Xavier explicou que, desde o início da atuação regulatória em 2024, a Subsecretaria de Apostas assumiu a elaboração de normas e os processos de autorização. O objetivo é estruturar o setor com base em proteção ao consumidor, preservação da economia popular e integridade da indústria, afirmou.
A autoridade ressaltou a experiência de jurisdições mais maduras para adotar boas práticas e evitar erros. Segundo ele, esse aprendizado técnico facilita a construção de salvaguardas próprias ao modelo brasileiro, com diálogo constante entre operadores, provedores e demais stakeholders.
Avanços e cooperação
Na semana anterior, o subsecretário destacou um debate no Congresso Nacional que reuniu secretarias e instituições como Saúde, Conar e a Secretaria Nacional de Defesa do Consumidor. O encontro reforçou que o acompanhamento não depende apenas da SPA, mas da atuação integrada do governo.

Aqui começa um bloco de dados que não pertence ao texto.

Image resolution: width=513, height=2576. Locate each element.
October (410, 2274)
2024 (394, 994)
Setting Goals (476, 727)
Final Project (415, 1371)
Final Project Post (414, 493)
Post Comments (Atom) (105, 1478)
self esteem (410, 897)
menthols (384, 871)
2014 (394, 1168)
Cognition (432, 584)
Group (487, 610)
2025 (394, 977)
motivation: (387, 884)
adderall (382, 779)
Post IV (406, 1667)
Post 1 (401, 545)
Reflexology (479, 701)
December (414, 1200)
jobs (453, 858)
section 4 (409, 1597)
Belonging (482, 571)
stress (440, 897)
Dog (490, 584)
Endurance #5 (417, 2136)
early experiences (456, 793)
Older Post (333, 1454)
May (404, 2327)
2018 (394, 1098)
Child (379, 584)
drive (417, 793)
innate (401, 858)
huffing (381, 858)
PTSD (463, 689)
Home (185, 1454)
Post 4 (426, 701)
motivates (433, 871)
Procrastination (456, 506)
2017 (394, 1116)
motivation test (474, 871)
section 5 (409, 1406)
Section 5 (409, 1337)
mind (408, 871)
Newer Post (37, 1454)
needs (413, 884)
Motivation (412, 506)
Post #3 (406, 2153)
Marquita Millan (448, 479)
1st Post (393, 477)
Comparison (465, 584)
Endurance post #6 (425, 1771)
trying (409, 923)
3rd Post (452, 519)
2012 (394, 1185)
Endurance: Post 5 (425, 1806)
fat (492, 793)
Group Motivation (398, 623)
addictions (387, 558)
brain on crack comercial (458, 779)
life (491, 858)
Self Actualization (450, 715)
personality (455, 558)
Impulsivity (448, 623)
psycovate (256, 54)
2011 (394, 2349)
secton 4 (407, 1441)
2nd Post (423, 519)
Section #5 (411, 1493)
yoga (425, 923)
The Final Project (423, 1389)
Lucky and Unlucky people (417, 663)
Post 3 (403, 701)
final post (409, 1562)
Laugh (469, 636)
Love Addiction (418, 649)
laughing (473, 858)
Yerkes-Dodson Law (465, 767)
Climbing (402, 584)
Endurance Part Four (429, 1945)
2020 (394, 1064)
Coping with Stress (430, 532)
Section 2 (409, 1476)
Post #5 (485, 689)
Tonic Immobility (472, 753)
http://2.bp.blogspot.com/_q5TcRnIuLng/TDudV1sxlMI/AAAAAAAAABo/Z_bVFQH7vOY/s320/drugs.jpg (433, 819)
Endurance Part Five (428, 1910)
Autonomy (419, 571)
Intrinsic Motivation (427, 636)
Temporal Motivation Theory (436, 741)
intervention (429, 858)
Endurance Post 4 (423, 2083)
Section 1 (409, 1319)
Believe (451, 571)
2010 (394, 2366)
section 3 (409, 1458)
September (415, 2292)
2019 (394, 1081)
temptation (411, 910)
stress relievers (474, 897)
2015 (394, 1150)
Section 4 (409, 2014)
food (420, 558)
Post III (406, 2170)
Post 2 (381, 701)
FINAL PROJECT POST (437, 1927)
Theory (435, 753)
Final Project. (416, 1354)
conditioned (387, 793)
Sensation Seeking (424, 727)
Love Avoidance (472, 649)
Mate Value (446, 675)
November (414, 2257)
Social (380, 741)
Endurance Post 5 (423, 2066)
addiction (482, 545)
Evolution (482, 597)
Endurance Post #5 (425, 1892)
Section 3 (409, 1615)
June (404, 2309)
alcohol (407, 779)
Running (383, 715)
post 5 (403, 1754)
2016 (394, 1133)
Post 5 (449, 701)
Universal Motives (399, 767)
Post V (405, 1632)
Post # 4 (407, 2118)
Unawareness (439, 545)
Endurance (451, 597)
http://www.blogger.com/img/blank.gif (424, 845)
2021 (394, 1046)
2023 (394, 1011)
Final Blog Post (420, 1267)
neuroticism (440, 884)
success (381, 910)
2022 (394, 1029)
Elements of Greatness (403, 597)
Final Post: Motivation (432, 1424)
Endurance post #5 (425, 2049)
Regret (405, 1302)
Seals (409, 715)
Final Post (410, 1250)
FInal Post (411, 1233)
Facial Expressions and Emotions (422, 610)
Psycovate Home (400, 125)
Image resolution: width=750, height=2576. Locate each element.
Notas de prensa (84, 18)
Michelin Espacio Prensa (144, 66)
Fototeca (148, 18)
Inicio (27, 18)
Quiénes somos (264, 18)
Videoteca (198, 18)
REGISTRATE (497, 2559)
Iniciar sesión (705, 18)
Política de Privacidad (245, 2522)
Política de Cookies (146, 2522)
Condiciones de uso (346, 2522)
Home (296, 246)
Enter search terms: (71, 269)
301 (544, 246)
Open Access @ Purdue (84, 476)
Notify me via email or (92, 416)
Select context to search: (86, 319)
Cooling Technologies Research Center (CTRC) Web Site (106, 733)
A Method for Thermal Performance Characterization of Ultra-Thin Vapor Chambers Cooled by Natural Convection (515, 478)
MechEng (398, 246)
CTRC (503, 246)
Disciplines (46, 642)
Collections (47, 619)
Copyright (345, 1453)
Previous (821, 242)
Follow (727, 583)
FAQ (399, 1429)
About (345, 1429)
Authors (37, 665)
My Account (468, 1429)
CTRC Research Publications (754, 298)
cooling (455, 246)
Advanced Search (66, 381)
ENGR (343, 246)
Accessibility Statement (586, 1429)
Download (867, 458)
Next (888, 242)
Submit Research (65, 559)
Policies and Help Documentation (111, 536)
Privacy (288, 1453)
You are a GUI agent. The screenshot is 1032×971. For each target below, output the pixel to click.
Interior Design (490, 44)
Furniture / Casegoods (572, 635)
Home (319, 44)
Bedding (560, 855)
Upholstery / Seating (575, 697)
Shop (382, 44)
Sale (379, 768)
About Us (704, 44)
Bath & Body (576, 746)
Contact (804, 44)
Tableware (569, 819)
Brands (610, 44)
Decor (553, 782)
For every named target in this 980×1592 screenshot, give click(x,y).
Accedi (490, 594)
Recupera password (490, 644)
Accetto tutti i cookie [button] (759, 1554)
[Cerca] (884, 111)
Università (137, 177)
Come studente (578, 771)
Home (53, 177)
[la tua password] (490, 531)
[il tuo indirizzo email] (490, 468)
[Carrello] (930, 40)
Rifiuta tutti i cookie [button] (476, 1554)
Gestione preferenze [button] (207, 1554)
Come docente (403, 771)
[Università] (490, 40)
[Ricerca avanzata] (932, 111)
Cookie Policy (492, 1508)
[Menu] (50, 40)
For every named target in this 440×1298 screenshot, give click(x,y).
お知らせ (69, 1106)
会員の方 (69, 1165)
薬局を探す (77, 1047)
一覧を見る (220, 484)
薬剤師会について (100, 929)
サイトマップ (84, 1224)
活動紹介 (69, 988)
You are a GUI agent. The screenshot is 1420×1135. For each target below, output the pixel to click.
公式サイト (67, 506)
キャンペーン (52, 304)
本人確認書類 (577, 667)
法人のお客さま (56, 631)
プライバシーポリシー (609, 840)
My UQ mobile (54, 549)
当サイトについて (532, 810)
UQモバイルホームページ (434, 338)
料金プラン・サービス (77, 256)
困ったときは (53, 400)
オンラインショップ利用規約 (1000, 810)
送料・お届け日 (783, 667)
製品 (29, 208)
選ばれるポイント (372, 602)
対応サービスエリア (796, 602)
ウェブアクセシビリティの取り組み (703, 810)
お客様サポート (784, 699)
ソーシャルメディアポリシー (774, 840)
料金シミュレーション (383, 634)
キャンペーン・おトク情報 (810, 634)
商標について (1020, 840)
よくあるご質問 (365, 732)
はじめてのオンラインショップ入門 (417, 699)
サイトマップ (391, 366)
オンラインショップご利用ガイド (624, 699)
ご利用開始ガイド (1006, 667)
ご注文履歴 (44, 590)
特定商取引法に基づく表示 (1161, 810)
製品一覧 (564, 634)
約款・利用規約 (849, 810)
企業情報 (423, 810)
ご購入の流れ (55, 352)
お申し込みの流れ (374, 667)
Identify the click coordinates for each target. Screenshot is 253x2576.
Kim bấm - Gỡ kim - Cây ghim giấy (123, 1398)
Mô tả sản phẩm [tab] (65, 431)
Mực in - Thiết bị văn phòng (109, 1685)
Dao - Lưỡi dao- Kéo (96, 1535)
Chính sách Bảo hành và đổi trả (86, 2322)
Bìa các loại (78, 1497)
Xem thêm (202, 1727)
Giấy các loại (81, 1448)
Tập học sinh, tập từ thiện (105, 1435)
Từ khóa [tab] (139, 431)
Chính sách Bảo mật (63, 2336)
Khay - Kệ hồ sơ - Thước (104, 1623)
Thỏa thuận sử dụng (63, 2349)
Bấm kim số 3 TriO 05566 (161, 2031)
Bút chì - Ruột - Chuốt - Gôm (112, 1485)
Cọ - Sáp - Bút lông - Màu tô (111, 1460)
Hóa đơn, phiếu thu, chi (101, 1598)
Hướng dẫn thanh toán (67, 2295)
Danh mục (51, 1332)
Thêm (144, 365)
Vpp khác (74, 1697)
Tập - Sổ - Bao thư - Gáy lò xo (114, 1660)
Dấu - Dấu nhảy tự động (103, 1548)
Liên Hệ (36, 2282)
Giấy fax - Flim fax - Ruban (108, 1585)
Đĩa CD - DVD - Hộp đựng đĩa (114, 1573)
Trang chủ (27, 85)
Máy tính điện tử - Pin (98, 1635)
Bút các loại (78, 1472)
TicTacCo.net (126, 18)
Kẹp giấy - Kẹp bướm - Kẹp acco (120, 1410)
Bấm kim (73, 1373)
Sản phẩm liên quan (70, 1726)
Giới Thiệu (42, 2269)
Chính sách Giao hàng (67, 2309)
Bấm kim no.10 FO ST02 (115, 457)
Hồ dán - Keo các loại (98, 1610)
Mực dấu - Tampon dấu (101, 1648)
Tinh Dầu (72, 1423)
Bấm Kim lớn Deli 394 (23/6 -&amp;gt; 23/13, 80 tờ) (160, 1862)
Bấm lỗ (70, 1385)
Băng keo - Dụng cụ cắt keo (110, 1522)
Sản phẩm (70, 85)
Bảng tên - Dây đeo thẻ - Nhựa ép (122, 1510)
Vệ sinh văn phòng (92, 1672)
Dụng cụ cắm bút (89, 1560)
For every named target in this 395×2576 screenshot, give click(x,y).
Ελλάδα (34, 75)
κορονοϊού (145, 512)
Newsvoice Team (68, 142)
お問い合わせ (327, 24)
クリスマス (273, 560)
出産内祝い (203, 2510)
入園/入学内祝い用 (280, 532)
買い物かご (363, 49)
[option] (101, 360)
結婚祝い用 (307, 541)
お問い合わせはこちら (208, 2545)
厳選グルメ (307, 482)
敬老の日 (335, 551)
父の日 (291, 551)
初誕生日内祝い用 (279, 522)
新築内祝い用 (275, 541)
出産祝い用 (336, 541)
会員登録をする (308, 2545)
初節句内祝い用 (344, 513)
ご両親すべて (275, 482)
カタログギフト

Xavier reforçou ainda a atuação contra o mercado ilegal, apontando avanços recentes. Duas normas robustas foram publicadas para combater a ilegalidade, com alinhamento entre a Presidência da República, o Ministério da Fazenda e o Ministério da Justiça. A estratégia prioriza o combate a operadores que operam à margem das regras.
Ele concluiu que a regulação, aliada à fiscalização efetiva e à cooperação interinstitucional, é essencial para assegurar um mercado de apostas responsável, transparente e sustentável no Brasil. O foco permanece na redução de fraudes e na proteção ao consumidor.